**Your goal**
With the pictures left aside, write out exactly the lines of the listing below from the line with "augustus 2022" to the line with "Kereskedelem", both included, and only those.

BEGIN Data provided

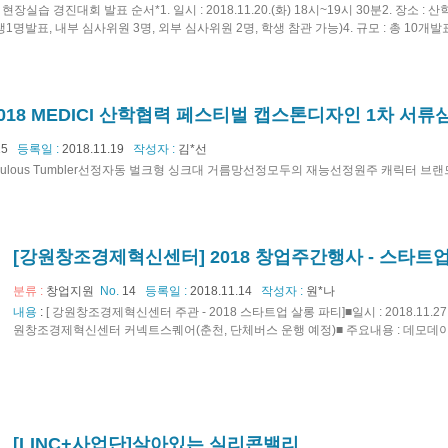
I 현장실습 경진대회 발표 순서*1. 일시 : 2018.11.20.(화) 18시~19시 30분2. 장소 : 
생1명발표, 내부 심사위원 3명, 외부 심사위원 2명, 학생 참관 가능)4. 규모 : 총 10개발표순
018 MEDICI 산학협력 페스티벌 캡스톤디자인 1차 서류
15
등록일 :
2018.11.19
작성자 :
김*선
lous Tumbler선정자동 벌크형 싱크대 거름망선정모두의 재능선정원주 캐릭터 브랜드.
[강원창조경제혁신센터] 2018 창업주간행사 - 스타트
분류 :
창업지원
No.
14
등록일 :
2018.11.14
작성자 :
원*나
내용
:
[ 강원창조경제혁신센터 주관 - 2018 스타트업 살롱 파티]■일시 : 2018.11.27.(화)
원창조경제혁신센터 커넥트스퀘어(춘천, 단체버스 운행 예정)■ 주요내용 : 데모데이, 창
[LINC+사업단]살아있는 실리콘밸리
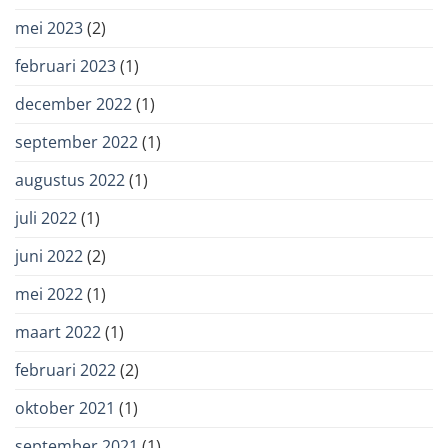
mei 2023
(2)
februari 2023
(1)
december 2022
(1)
september 2022
(1)
augustus 2022
(1)
juli 2022
(1)
juni 2022
(2)
mei 2022
(1)
maart 2022
(1)
februari 2022
(2)
oktober 2021
(1)
september 2021
(1)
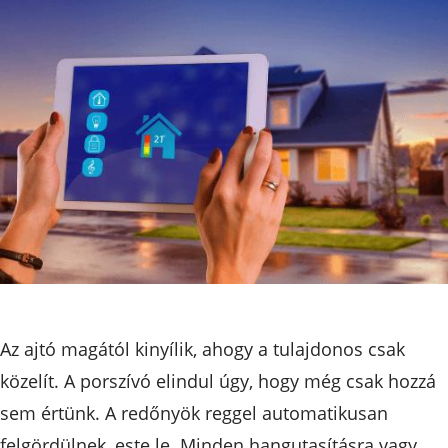
Az ajtó magától kinyílik, ahogy a tulajdonos csak
közelít. A porszívó elindul úgy, hogy még csak hozzá
sem értünk. A redőnyök reggel automatikusan
felgördülnek, este le. Minden hangutasításra vagy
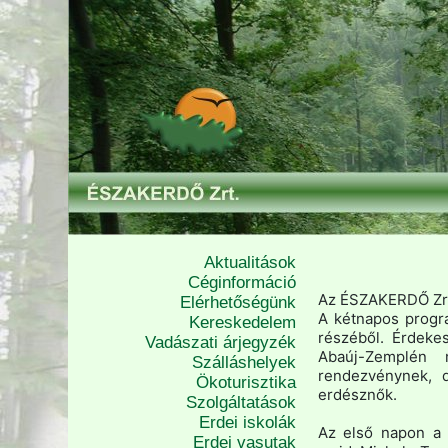
Aktualitások
Céginformáció
Az ÉSZAKERDŐ Zrt.
Elérhetőségünk
A kétnapos progr
Kereskedelem
részéből. Érdeke
Vadászati árjegyzék
Abaúj-Zemplén 
Szálláshelyek
rendezvénynek, 
Ökoturisztika
erdésznők.
Szolgáltatások
Erdei iskolák
Az első napon a 
Erdei vasutak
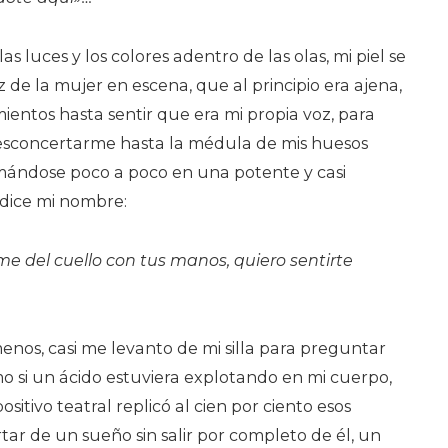
as luces y los colores adentro de las olas, mi piel se
z de la mujer en escena, que al principio era ajena,
ientos hasta sentir que era mi propia voz, para
sconcertarme hasta la médula de mis huesos
mándose poco a poco en una potente y casi
 dice mi nombre:
e del cuello con tus manos, quiero sentirte
enos, casi me levanto de mi silla para preguntar
 si un ácido estuviera explotando en mi cuerpo,
sitivo teatral replicó al cien por ciento esos
rtar de un sueño sin salir por completo de él, un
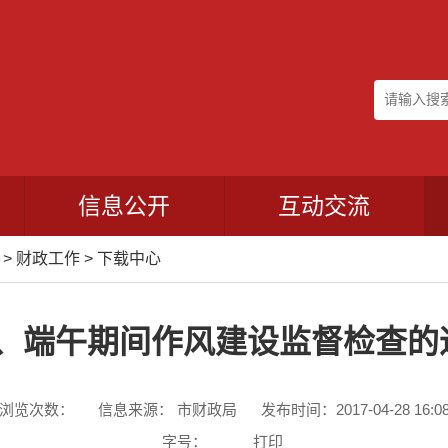
信息公开
互动交流
>
财政工作
>
下载中心
、端午期间作风建设监督检查的通
浏览次数：
信息来源： 市财政局
发布时间：2017-04-28 16:0
字号：
打印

END Data provided

**The answer**
augustus 2022
(1)
juli 2022
(1)
juni 2022
(2)
mei 2022
(1)
maart 2022
(1)
februari 2022
(2)
oktober 2021
(1)
september 2021
(1)
Az ajtó magától kinyílik, ahogy a tulajdonos csak
közelít. A porszívó elindul úgy, hogy még csak hozzá
sem értünk. A redőnyök reggel automatikusan
felgördülnek, este le. Minden hangutasításra vagy
Aktualitások
Céginformáció
Az ÉSZAKERDŐ Zrt.
Elérhetőségünk
A kétnapos progr
Kereskedelem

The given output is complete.